La mort est présente pendant les deux heures de ce « Requiem pour L. » HermineHermineHermineHermineHermine

C’est brut et non violent. La mort est présente pendant les deux heures du "Requiem pour L." Musique de Fabrizio Cassol. Danses, idée, choré d’Alain Platel

Pas gai mais sublime. Triste et grandiose, de la danse qui n’est pas macabre pour une mort sur très grand écran. Nous assistons au glissement qui sera le nôtre et, sur fond de scène, nous donne à voir ce qu’il en sera de nous, plus tard, plus loin. L’indescriptible devenu visible : ars moriendi.

L’art de mourir et la mort comme degré sublime de la vie.

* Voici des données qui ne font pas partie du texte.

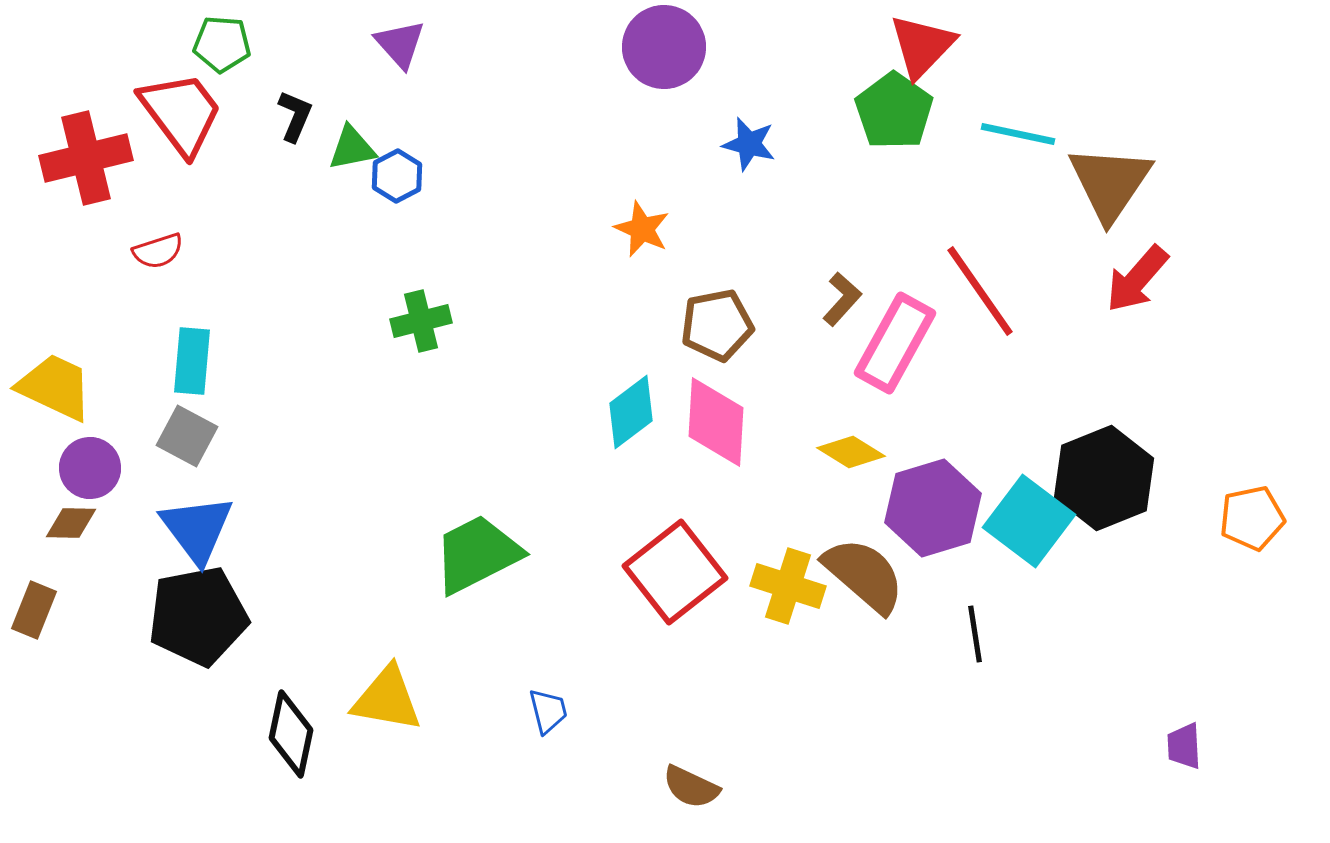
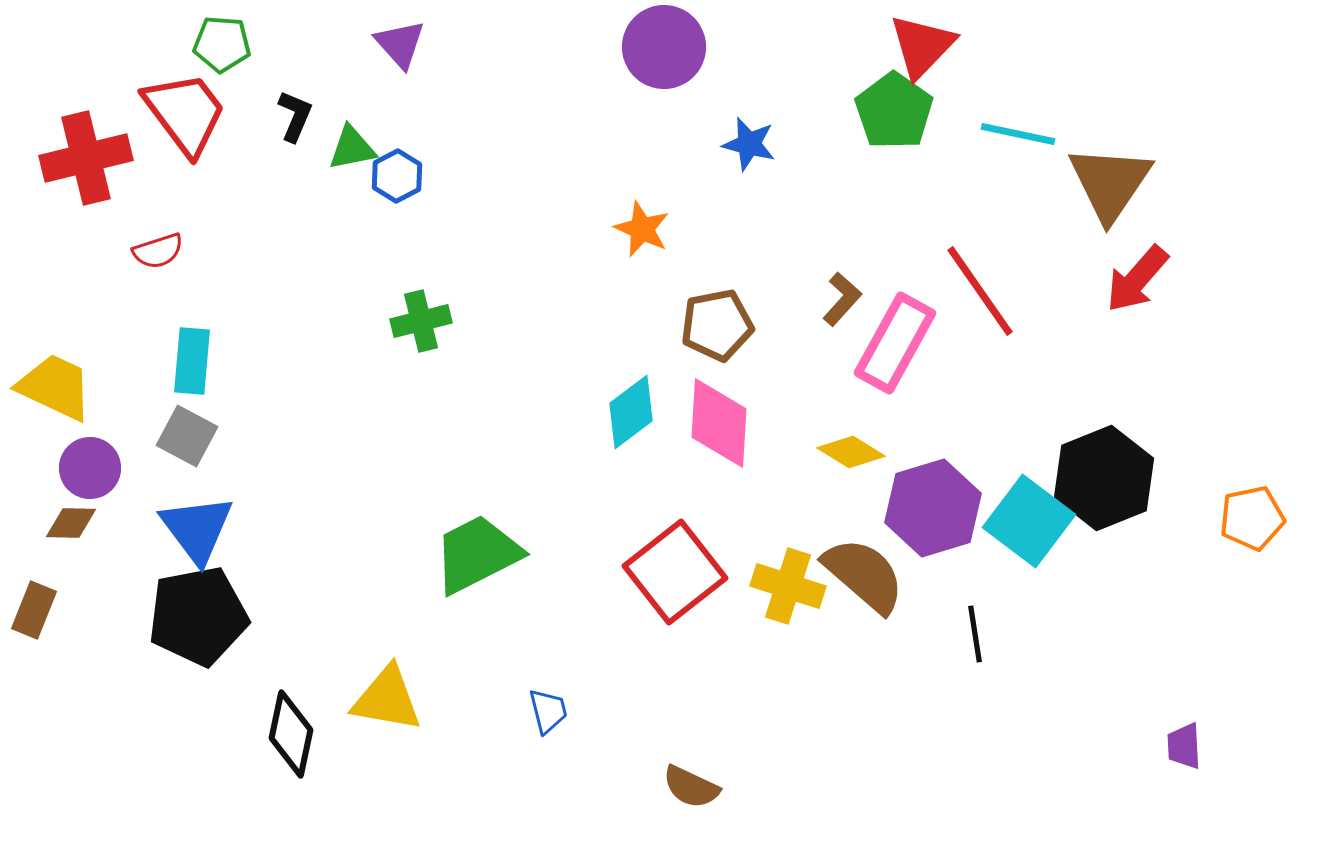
red trapezoid at (181, 113): moved 4 px right
pink diamond at (716, 422): moved 3 px right, 1 px down
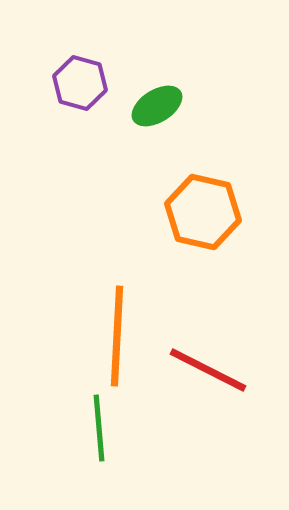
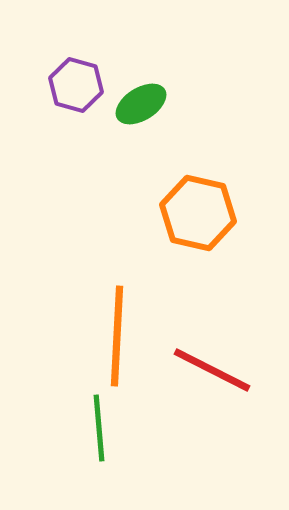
purple hexagon: moved 4 px left, 2 px down
green ellipse: moved 16 px left, 2 px up
orange hexagon: moved 5 px left, 1 px down
red line: moved 4 px right
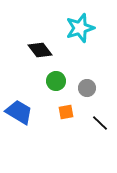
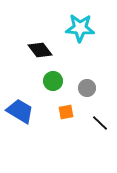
cyan star: rotated 20 degrees clockwise
green circle: moved 3 px left
blue trapezoid: moved 1 px right, 1 px up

La femme est belle jusqu’à son dernier souffle. Son visage après deux heures se penche un peu, son cou se gonfle, ses yeux se rouvrent, à peine, s’entrouvrent, à peine, sa bouche aux lèvres sèches que ne balaie plus sa langue, ou si peu. Fin des sourires, fin des ourlets de mots muets. Seules les caresses des proches, leurs mains. L’écran est grand, le fond de scène est devant !

C’est brut et non violent. La mort est présente pendant les deux heures à peine de ce Requiem pour L.
Musique de Fabrizio Cassol. Danses, idée, choré d’Alain Platel. Une cérémonie bien davantage qu’un spectacle.
Nous connaissions ce dernier, moins le musicien avec lequel ses « idées » s’accordent, s’enflamment. Ni les quatorze acteurs, chanteurs, danseurs, musiciens qui revisitent avec nous l’Afrique et Mozart, le sublime et le toucher, le senti et le métaphysique. Transcen-danse sur scène. Pour L., cette femme sur fond d’écran immense qui a autorisé que sa fin soit filmée. Sa famille a résisté d’abord puis consenti au consentement de L. Alain Platel a discuté avec le médecin des soins palliatifs. Le pari est fort, le pari est incroyable, l’impossible devenu possible.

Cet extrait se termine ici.